Carlos Rodriguez-Galindo, former president of Histiocyte Society
The upcoming Nikolas Symposiums marks an important turn point; its 30 year anniversary.
Its topic is “Thirty Years of the Nikolas Symposium” and “Neurodegeneration in LCH”.
The 29th Nikolas Symposium
The 29th Nikolas Symposium was held from May 16th until the 19th, 2019 at Divani Apollon Palace & Thalasso. Its focus was on Immune Strategies in the Histiocytoses and the discussion was twofold. First, the conference centered on the use of the new family of drugs called kinase inhibitors. These are highly effective; however, they do not cure the disease but rather its symptoms. The second aspect of the Symposium focused on new approaches to treatment that might be used together with kinase inhibitors by targeting blood vessels which supply nutrients to the lesions for instance. Kinase inhibitors are an important new weapon for treating Histiocytic Disorders. Detailed proceedings will be available soon.
The Jon Pritchard Fellowship was awarded to Dr. Thomas Michael Burke and Dr. Olive Eckstein. The Symposium ended with a lovely excursion to Sounio on the outskirts of Athens.
The 28th Nikolas Symposium
The 28th Nikolas Symposium was held from May 10th until the 13st. It focused on Myeloid Cell Programming and Differentiation and examined the link between myeloid cells that function abnormally in LCH and the mutation of the B-RAF molecule. Proceedings are available here (See detailed proceedings). The Symposium revealed that there are now new technologies to study the effect of the B-RAF mutation on myeloid progenitor cells, which will surely reveal new targets for therapy. The Jon Pritchard Fellowship was awarded to Drs. Karen PhaikHar Lim and Roei D. Mazor.
The Symposium also organized a trip to the Acropolis. Notably, right below the world-renown Parthenon lies the temple of Asclepius, god of medicine, and his daughter Hygiea, the goddess of health.
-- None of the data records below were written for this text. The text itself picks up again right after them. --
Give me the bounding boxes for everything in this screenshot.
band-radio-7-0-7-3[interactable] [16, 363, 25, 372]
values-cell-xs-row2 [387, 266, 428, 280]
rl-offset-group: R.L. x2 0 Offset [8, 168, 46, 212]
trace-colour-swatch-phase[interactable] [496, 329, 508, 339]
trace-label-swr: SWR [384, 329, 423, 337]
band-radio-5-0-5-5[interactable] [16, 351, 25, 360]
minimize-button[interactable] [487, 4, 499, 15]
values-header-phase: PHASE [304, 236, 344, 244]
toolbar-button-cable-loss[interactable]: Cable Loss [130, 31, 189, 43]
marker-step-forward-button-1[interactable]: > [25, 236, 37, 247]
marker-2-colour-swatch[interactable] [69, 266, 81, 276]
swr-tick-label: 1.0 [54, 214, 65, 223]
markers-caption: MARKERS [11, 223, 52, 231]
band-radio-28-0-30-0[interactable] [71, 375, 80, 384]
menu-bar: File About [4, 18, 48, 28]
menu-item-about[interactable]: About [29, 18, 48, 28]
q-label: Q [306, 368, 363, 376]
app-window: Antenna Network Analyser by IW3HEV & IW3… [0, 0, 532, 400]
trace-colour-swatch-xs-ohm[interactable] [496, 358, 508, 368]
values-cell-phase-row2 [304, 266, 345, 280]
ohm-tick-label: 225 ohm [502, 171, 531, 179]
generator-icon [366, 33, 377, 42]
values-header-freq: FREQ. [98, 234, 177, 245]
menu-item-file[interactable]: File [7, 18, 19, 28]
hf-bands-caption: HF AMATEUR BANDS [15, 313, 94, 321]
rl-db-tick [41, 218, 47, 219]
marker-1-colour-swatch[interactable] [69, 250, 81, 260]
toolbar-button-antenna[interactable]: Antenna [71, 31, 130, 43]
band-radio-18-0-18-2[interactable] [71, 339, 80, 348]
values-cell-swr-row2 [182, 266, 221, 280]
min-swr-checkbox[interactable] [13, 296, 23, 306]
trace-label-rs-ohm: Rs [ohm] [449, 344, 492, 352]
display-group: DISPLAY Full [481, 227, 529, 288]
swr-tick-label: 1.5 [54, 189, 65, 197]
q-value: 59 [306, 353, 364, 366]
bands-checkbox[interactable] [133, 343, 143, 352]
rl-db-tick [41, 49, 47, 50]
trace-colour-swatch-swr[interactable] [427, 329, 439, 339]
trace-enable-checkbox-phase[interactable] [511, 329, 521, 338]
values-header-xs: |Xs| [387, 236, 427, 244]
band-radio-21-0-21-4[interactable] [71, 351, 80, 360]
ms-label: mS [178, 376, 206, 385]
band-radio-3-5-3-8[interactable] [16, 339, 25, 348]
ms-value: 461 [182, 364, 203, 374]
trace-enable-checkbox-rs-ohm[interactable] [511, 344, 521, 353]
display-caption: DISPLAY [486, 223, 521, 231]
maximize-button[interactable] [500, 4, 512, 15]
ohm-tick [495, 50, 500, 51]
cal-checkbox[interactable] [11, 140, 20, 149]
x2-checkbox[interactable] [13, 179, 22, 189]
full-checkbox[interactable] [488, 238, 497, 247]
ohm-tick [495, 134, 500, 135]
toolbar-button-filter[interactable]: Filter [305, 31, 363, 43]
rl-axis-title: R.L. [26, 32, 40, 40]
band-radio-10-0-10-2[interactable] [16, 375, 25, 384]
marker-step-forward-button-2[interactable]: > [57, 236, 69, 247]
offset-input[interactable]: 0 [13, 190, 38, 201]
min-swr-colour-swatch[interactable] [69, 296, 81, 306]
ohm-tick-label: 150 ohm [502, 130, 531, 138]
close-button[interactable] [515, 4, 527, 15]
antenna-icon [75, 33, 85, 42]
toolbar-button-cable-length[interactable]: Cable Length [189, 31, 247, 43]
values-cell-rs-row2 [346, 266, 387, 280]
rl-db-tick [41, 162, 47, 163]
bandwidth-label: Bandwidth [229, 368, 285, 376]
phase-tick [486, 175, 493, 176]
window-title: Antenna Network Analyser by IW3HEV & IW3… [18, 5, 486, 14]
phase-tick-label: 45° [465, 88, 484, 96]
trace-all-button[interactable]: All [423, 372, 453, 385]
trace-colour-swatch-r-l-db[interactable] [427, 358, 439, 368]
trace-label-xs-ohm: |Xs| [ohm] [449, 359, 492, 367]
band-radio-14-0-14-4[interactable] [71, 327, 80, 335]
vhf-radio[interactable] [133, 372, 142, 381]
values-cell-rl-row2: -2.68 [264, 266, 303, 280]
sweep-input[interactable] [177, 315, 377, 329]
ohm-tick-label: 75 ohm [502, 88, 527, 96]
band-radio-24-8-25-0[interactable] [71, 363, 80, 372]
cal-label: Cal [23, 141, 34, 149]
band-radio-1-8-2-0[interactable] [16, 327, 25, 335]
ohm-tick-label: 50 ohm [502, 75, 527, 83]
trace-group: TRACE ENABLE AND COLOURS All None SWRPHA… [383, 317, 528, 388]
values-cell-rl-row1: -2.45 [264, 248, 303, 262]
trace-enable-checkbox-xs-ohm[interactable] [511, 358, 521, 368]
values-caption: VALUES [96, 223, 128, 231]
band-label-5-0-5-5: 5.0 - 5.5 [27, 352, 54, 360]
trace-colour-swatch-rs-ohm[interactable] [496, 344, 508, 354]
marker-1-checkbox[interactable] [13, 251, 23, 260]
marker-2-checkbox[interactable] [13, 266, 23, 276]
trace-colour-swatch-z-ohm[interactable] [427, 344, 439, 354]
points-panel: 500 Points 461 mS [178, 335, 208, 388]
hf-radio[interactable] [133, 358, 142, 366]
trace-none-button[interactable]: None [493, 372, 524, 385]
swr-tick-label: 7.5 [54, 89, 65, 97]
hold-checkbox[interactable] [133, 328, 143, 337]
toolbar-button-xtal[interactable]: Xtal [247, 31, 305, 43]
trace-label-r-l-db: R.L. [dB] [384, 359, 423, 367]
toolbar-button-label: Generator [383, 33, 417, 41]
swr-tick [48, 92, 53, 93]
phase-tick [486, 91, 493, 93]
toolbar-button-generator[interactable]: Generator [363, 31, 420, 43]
The 27th Nikolas Symposium
The 27th Nikolas Symposium, held in May 18th – 21st, was very prolific and marked a major advancement by focusing not only on unsolved questions around the development of LCH but also on the implementation of a rationale cure. The Symposium’s topic was LCH: The Cell of Origin and a Pathway to a Rationale Cure and the proceedings are available here (See detailed proceedings). The Jon Pritchard Fellowship was awarded to Dr. Paul Milne, Dr. Matthias Papo and Dr. Brandon Hogstad.
Moreover, the Symposium organized a trip to the National Archeological Museum, a landmark museum, home to Greece’s largest collection of ancient artifacts. Notably, the museum is home to the famous Antikythera Mechanism, the world’s oldest found computer.
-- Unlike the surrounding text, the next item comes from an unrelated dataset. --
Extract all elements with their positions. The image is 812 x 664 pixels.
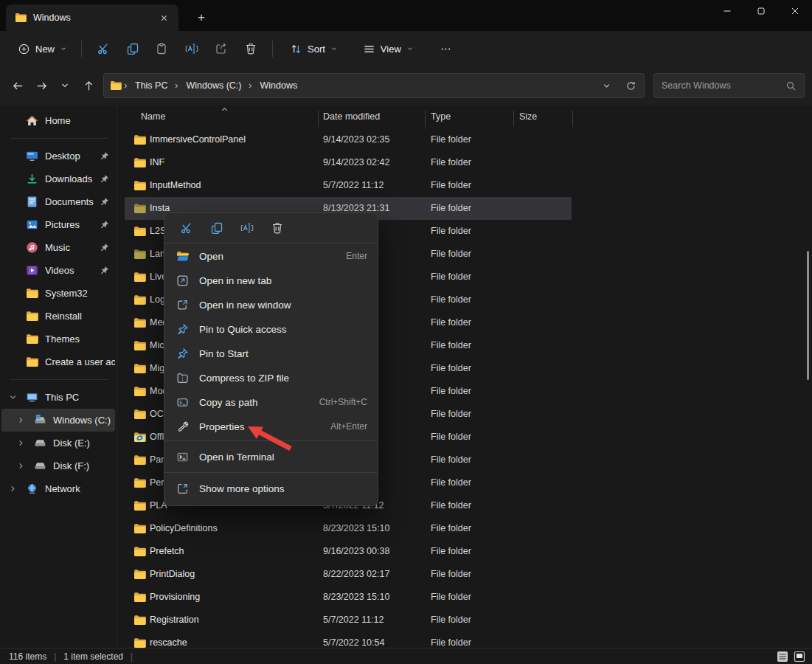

The 26th Nikolas Symposium
During the course of this four-day symposium, participants discussed the Histiocytic disorders and enjoyed Greek hospitality. The Symposium’s topic was Beyond BRAF: Mechanisms of Resistance and Therapeutic Development and the proceedings are available here (See detailed proceedings). The Jon Pritchard Fellowship was awarded to Dr. Rikhia Chakraborty and Dr. Benjamin Durham.
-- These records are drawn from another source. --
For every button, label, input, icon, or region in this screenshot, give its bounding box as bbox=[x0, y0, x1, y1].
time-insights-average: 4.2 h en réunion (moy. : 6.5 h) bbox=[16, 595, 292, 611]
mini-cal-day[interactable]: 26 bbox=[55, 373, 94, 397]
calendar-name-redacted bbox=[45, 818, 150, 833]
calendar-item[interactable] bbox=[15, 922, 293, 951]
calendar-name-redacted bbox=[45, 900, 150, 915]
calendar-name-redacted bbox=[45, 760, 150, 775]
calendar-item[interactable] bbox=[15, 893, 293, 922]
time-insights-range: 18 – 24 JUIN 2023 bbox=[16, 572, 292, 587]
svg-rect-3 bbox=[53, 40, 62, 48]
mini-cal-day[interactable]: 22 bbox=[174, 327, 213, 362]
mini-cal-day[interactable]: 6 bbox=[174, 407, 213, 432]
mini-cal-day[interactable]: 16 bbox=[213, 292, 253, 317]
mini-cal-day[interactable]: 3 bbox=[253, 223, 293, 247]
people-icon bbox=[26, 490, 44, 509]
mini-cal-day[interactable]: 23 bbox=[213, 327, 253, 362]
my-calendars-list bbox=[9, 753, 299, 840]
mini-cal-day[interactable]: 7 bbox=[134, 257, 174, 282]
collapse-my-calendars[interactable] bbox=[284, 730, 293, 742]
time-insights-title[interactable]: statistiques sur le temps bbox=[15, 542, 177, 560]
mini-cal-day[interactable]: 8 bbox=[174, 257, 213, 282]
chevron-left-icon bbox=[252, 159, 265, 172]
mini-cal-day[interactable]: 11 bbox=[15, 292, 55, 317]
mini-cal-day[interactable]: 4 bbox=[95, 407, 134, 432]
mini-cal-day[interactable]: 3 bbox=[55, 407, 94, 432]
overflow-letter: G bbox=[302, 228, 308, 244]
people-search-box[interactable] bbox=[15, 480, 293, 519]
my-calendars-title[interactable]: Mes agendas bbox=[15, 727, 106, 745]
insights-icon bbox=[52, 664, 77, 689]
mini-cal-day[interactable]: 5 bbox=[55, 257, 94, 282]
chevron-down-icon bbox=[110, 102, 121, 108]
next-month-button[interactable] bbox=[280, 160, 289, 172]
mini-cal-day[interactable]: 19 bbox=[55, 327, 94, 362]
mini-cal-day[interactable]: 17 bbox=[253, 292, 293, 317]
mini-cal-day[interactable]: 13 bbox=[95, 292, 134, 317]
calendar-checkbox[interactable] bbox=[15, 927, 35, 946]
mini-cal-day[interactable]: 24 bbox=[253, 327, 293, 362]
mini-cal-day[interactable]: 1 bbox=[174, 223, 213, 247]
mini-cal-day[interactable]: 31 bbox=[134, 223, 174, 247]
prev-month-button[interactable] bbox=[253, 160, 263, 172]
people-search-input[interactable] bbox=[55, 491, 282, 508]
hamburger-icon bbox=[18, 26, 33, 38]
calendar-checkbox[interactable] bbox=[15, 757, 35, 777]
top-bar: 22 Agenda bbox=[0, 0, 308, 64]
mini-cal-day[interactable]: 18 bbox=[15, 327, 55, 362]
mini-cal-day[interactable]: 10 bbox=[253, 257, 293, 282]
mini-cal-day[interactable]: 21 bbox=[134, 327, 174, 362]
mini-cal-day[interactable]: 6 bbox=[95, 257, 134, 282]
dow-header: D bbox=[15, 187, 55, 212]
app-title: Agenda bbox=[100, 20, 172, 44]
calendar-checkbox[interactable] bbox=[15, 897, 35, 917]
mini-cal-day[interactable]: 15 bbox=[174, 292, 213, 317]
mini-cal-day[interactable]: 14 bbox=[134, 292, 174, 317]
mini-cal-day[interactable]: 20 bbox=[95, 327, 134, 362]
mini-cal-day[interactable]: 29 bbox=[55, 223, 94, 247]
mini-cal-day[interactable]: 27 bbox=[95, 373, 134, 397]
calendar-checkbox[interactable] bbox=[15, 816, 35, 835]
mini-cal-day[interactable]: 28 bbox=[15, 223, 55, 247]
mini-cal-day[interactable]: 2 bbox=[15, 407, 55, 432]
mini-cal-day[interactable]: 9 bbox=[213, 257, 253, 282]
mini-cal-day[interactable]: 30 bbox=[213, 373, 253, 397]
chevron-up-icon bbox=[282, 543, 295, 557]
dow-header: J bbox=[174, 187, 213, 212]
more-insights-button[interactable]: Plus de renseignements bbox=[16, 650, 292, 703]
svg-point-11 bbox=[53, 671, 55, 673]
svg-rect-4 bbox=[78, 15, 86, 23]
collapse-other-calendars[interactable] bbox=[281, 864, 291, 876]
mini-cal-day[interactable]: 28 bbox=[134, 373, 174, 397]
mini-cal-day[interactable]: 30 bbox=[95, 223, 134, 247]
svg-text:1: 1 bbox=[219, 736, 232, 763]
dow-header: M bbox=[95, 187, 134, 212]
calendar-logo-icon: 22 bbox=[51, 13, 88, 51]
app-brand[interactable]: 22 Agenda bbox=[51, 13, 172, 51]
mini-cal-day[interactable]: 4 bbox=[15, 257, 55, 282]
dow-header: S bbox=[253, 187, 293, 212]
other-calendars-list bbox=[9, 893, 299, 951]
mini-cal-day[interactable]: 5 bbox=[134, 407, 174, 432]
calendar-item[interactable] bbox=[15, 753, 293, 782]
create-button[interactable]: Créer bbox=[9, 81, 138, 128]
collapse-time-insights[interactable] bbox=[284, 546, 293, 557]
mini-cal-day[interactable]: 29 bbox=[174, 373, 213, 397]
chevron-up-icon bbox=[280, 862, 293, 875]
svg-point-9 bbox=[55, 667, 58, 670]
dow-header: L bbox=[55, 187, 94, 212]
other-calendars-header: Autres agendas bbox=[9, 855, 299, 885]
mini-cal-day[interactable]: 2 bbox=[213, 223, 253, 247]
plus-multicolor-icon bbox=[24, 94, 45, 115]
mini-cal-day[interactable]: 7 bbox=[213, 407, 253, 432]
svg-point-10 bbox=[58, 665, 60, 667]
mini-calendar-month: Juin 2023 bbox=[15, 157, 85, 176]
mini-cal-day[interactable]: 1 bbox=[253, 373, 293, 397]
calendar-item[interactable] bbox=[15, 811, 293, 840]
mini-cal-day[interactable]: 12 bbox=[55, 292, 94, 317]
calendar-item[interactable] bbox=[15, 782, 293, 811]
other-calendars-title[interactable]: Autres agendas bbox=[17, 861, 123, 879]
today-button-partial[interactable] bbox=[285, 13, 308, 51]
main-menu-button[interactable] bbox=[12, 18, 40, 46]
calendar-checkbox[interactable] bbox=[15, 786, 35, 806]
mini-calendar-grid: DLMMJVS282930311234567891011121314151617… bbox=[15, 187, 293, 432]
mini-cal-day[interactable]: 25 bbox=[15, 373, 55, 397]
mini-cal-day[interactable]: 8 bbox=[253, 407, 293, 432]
The Symposium organized a trip to the archeological museum of Eleusis located in Eleusina, one of Greece’s most important cities. It is the location of the famous “Eleusinian Mysteries,” where initiations were held every year to honor the goddess Demetra. These celebrated Persephone’s annual return to Earth from the kingdom of Hades. The mysteries pay homage to life, an appropriate metaphor and a wonderful way to close the 26th Nikolas Symposium.